TASK TO COMPLETE: Return, exactly and in full, the lines of the records below starting at the one with "property left behind" and ending at the one with "Pay a 50% Deposit At Checkout And Pay The", and no other lines.

THE DATA:
——————

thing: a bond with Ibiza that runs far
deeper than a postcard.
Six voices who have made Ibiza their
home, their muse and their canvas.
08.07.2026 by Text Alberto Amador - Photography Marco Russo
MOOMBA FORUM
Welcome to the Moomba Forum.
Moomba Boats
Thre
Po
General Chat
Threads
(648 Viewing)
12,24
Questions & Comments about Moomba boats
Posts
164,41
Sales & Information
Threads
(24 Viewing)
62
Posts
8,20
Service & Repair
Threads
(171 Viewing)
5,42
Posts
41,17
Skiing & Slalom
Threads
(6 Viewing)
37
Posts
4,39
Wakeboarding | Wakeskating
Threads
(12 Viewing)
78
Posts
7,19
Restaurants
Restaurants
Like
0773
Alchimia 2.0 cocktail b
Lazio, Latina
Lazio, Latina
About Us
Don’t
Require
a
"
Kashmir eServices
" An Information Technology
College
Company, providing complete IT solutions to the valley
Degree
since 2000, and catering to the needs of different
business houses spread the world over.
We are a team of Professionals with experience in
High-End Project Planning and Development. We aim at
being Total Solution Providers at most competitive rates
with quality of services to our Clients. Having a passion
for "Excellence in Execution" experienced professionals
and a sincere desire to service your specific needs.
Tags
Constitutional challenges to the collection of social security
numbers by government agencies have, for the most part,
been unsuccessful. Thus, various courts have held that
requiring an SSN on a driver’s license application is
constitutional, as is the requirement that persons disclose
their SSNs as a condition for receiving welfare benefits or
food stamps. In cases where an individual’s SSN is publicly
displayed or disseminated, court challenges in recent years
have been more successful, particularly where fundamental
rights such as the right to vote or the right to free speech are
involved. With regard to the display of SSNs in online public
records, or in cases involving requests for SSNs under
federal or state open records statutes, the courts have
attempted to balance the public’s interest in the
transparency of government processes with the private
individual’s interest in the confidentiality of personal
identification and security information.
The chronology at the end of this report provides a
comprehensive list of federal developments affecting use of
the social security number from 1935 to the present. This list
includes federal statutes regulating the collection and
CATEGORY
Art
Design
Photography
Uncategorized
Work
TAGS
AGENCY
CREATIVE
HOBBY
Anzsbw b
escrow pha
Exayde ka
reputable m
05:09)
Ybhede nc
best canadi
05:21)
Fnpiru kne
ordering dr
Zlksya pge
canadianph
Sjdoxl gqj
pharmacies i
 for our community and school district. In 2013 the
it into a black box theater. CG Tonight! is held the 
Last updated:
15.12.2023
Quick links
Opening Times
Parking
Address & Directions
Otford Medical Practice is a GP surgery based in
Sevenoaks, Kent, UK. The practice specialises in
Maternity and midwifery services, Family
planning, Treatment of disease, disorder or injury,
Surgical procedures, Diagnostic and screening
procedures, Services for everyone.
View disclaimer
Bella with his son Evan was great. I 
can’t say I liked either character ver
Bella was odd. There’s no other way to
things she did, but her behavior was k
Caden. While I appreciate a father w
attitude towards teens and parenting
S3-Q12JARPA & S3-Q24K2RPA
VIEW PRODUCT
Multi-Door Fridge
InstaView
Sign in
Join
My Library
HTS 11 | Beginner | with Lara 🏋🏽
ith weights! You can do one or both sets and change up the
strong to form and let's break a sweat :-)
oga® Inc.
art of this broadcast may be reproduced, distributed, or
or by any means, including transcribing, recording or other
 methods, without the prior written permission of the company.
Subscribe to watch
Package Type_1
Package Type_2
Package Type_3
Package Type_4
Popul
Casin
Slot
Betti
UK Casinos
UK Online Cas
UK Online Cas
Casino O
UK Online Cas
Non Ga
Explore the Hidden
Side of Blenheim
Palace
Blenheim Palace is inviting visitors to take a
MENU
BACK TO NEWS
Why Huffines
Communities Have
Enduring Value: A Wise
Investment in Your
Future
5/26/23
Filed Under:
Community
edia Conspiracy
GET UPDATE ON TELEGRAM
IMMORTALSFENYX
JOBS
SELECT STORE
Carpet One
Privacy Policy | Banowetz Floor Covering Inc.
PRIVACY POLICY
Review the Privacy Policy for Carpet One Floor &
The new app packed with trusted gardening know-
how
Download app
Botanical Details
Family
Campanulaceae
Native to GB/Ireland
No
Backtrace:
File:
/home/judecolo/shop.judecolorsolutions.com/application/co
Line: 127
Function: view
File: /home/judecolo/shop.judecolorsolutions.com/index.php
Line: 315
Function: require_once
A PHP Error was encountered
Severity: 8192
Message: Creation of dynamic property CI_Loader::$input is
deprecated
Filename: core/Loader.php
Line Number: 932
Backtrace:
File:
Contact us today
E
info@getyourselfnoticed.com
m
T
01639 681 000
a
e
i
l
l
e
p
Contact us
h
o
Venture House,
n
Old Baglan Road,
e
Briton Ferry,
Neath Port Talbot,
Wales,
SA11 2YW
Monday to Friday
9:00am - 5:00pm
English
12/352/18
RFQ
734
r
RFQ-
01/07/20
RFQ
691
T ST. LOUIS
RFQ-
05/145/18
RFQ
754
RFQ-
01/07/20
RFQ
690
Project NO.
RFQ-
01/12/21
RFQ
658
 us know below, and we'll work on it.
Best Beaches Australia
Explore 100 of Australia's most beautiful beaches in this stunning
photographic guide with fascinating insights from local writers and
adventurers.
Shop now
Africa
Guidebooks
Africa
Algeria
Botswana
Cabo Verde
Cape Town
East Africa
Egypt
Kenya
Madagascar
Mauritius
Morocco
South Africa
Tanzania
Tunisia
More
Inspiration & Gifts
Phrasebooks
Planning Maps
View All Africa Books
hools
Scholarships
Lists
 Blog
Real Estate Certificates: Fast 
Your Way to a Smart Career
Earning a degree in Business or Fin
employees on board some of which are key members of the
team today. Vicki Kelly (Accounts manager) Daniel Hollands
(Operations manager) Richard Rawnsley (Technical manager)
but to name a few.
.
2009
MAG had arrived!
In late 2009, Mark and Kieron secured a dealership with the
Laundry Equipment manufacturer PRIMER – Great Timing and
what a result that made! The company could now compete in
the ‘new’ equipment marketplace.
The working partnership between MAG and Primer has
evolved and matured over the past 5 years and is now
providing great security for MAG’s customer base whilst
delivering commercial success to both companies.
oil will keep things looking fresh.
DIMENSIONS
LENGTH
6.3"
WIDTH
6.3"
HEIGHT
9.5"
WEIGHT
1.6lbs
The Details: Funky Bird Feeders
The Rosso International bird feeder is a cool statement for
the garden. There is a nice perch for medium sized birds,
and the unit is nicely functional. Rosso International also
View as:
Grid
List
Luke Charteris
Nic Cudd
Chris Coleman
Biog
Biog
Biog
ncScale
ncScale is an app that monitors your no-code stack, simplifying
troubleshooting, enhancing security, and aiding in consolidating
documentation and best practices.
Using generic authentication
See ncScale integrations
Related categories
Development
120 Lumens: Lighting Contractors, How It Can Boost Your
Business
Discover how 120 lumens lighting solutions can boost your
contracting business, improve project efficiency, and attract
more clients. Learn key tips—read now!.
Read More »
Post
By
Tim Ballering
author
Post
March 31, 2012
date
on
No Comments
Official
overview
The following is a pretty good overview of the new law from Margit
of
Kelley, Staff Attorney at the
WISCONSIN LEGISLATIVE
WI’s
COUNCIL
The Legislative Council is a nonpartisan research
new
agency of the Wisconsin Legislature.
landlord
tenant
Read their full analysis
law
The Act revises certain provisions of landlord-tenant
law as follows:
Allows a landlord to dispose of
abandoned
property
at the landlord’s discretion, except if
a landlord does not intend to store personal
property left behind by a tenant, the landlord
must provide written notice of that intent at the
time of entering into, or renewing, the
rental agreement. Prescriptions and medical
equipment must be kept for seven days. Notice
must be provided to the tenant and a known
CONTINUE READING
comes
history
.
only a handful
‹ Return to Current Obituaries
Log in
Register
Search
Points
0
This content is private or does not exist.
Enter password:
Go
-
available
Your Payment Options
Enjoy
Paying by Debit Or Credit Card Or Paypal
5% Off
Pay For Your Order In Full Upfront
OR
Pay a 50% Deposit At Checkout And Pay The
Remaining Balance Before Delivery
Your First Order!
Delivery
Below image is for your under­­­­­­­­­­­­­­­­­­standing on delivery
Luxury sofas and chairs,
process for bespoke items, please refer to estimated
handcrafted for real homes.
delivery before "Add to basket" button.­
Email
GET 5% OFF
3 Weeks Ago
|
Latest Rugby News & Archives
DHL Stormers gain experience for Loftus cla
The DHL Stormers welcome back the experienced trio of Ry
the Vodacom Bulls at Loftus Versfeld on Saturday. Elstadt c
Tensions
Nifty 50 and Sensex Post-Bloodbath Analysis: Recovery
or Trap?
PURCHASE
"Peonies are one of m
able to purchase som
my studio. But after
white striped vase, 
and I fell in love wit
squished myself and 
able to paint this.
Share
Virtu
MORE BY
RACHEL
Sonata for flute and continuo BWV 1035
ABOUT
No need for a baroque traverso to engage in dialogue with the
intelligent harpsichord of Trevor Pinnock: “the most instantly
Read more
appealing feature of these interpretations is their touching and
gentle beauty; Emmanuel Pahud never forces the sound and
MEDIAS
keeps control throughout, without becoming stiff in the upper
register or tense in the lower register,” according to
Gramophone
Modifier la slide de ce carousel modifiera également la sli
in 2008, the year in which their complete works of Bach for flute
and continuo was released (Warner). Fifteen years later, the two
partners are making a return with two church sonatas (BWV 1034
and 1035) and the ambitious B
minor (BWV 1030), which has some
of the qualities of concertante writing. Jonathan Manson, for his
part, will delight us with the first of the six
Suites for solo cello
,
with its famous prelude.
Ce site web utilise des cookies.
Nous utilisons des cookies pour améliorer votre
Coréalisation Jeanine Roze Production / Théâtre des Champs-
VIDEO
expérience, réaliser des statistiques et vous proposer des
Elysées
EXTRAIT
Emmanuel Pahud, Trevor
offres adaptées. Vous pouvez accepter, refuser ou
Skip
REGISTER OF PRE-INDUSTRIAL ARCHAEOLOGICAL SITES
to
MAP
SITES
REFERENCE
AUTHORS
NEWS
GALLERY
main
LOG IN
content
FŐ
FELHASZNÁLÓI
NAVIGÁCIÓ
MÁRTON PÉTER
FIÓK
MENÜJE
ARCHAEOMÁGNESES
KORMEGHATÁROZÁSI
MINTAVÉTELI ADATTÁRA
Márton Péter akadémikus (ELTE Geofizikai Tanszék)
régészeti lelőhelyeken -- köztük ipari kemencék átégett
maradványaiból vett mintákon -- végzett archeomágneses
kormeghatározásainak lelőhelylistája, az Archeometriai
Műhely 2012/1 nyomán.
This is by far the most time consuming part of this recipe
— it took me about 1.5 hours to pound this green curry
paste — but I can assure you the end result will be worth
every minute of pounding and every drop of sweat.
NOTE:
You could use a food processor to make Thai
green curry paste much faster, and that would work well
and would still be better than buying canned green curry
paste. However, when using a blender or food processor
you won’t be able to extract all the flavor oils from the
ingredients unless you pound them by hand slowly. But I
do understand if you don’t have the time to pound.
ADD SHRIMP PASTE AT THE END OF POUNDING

——————

EXERCISE OUTPUT:
property left behind by a tenant, the landlord
must provide written notice of that intent at the
time of entering into, or renewing, the
rental agreement. Prescriptions and medical
equipment must be kept for seven days. Notice
must be provided to the tenant and a known
CONTINUE READING
comes
history
.
only a handful
‹ Return to Current Obituaries
Log in
Register
Search
Points
0
This content is private or does not exist.
Enter password:
Go
-
available
Your Payment Options
Enjoy
Paying by Debit Or Credit Card Or Paypal
5% Off
Pay For Your Order In Full Upfront
OR
Pay a 50% Deposit At Checkout And Pay The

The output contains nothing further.